Here are the 3 main reasons behind me pursing this career, again because of these 3 things I truly believe in:
- Imagination- I still do believe that as children view pictures, they can let their imagination run riot just from viewing visual imagery- whether it be in children's books, watching an animation, etc. From my point of view anyway, illustration from other people's perspective is seen as a ridicule- where it is not thought of as an actual job. But it is. There are a lot of talented illustrators (animators, interior designers, architects...) out there that are actually in the industry, just because of their ability to draw; drawing and connecting ideas together. It is not a ridicule. It is a visual language that sheds light upon ideas. It differs for many illustrators, but for me, my reason is all about creating and inventing a world that is full of colour and light, through narrative and writing also. Even though the work I do may appear imaginative, most of it actually based from reality.
- Creativity- Following on from the previous point, drawing illustrations for children can definitely influence anyone to be creative. Whether it is just about getting children to question the world around them, to encourage them to read, or make one simple mark from a pencil or paintbrush. So many ideas can come just from that one simple act, from imagination, from creativity.
- Dreams- Drawing for me, (like most illustrators and any other creative) is my form of escape from reality, and it always has been from an early stage. I have been drawing and creating consistently since then, practicing, honing my skill, picking up a pencil or a paintbrush, leaving my mark on the world. In my eyes, even though I do think there is good in the world, there is still negativity that exists, even in the most unlikeliest of places.
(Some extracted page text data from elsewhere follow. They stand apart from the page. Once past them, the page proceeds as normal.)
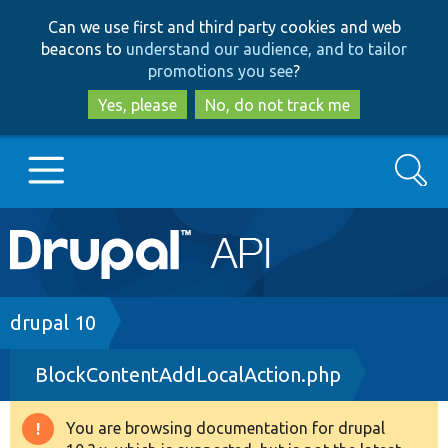
Skip
Skip
Can we use first and third party cookies and web
to
to
beacons to
understand our audience, and to tailor
main
search
promotions you see
?
content
Yes, please
No, do not track me
Search
Main
Go to Drupal.org
navigation
Drupal 7
Breadcrumb
drupal 10
BlockContentAddLocalAction.php
Drupal 8+
You are browsing documentation for drupal
Warning
Other projects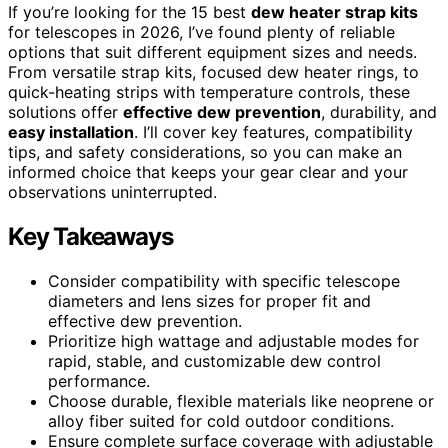
If you’re looking for the 15 best
dew heater strap kits
for telescopes in 2026, I’ve found plenty of reliable
options that suit different equipment sizes and needs.
From versatile strap kits, focused dew heater rings, to
quick-heating strips with temperature controls, these
solutions offer
effective dew prevention
, durability, and
easy installation
. I’ll cover key features, compatibility
tips, and safety considerations, so you can make an
informed choice that keeps your gear clear and your
observations uninterrupted.
Key Takeaways
Consider compatibility with specific telescope
diameters and lens sizes for proper fit and
effective dew prevention.
Prioritize high wattage and adjustable modes for
rapid, stable, and customizable dew control
performance.
Choose durable, flexible materials like neoprene or
alloy fiber suited for cold outdoor conditions.
Ensure complete surface coverage with adjustable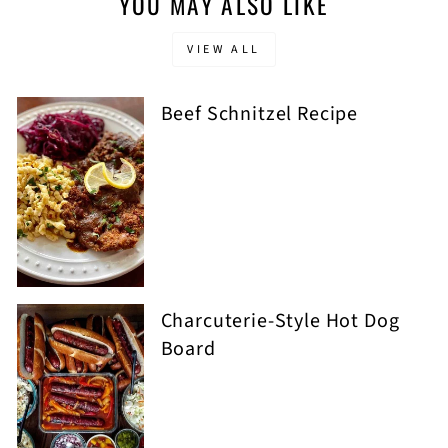
YOU MAY ALSO LIKE
VIEW ALL
Beef Schnitzel Recipe
Charcuterie-Style Hot Dog
Board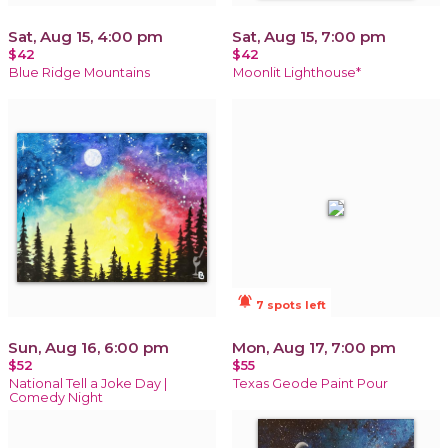
Sat, Aug 15, 4:00 pm
Sat, Aug 15, 7:00 pm
$42
$42
Blue Ridge Mountains
Moonlit Lighthouse*
notifications_active
7 spots left
Sun, Aug 16, 6:00 pm
Mon, Aug 17, 7:00 pm
$52
$55
National Tell a Joke Day |
Texas Geode Paint Pour
Comedy Night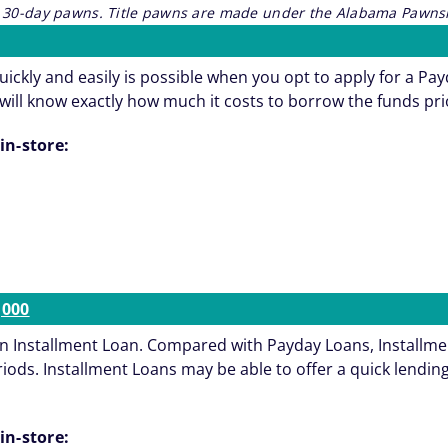
re 30-day pawns. Title pawns are made under the Alabama Pawnsh
ickly and easily is possible when you opt to apply for a Pa
will know exactly how much it costs to borrow the funds pri
in-store:
,000
an Installment Loan. Compared with Payday Loans, Installmen
s. Installment Loans may be able to offer a quick lending s
in-store: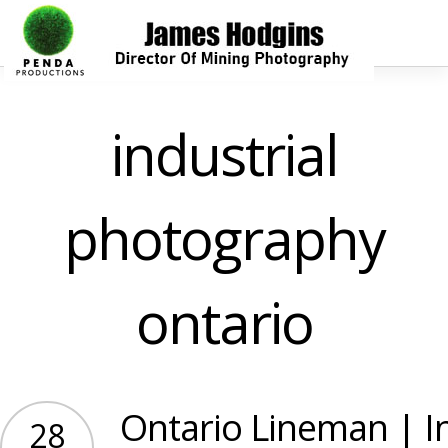
industrial
photography
ontario
Ontario Lineman | In
28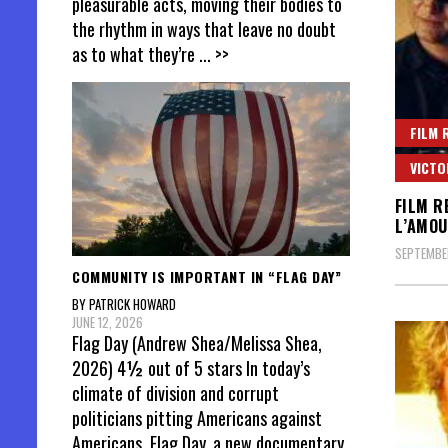
pleasurable acts, moving their bodies to
the rhythm in ways that leave no doubt
as to what they’re
... >>
FILM 
VICTO
FILM R
L’AMOU
SEPTEMBER
COMMUNITY IS IMPORTANT IN “FLAG DAY”
BY PATRICK HOWARD
JUNE 12, 2026
Flag Day (Andrew Shea/Melissa Shea,
2026) 4½ out of 5 stars In today’s
climate of division and corrupt
politicians pitting Americans against
Americans, Flag Day, a new documentary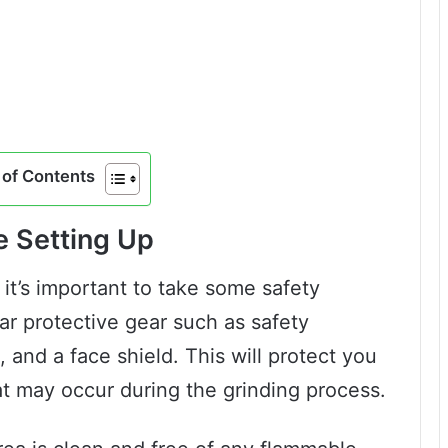
of Contents
e Setting Up
 it’s important to take some safety
ar protective gear such as safety
, and a face shield. This will protect you
at may occur during the grinding process.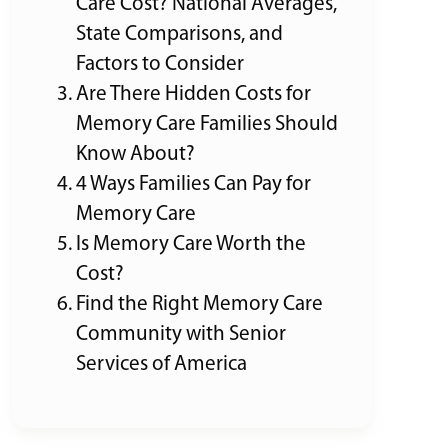
Care Cost? National Averages,
State Comparisons, and
Factors to Consider
Are There Hidden Costs for
Memory Care Families Should
Know About?
4 Ways Families Can Pay for
Memory Care
Is Memory Care Worth the
Cost?
Find the Right Memory Care
Community with Senior
Services of America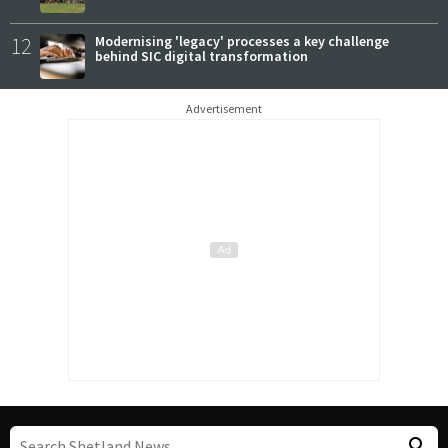
12
Modernising 'legacy' processes a key challenge
behind SIC digital transformation
Advertisement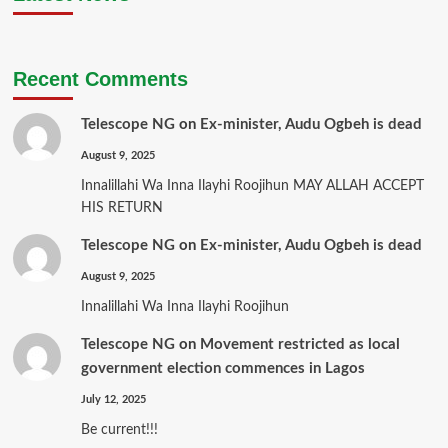
Recent Comments
Telescope NG
on
Ex-minister, Audu Ogbeh is dead
August 9, 2025
Innalillahi Wa Inna Ilayhi Roojihun MAY ALLAH ACCEPT
HIS RETURN
Telescope NG
on
Ex-minister, Audu Ogbeh is dead
August 9, 2025
Innalillahi Wa Inna Ilayhi Roojihun
Telescope NG
on
Movement restricted as local
government election commences in Lagos
July 12, 2025
Be current!!!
*Be warned, this part of my blog post will be highly personal. Please note that this should not be mistaken for the blame of others, but instead, to educate. This is just me coming out from my personal point of view and I apologize if I appear offensive, it is not my intention. *
I will go ahead right now and say that my life is not how I pictured it to be. It is chaos. It is not perfect. But after waking up today, I watched this video that gave me a new perspective, and this is a quote from it:
"All today is is a projection of what has been"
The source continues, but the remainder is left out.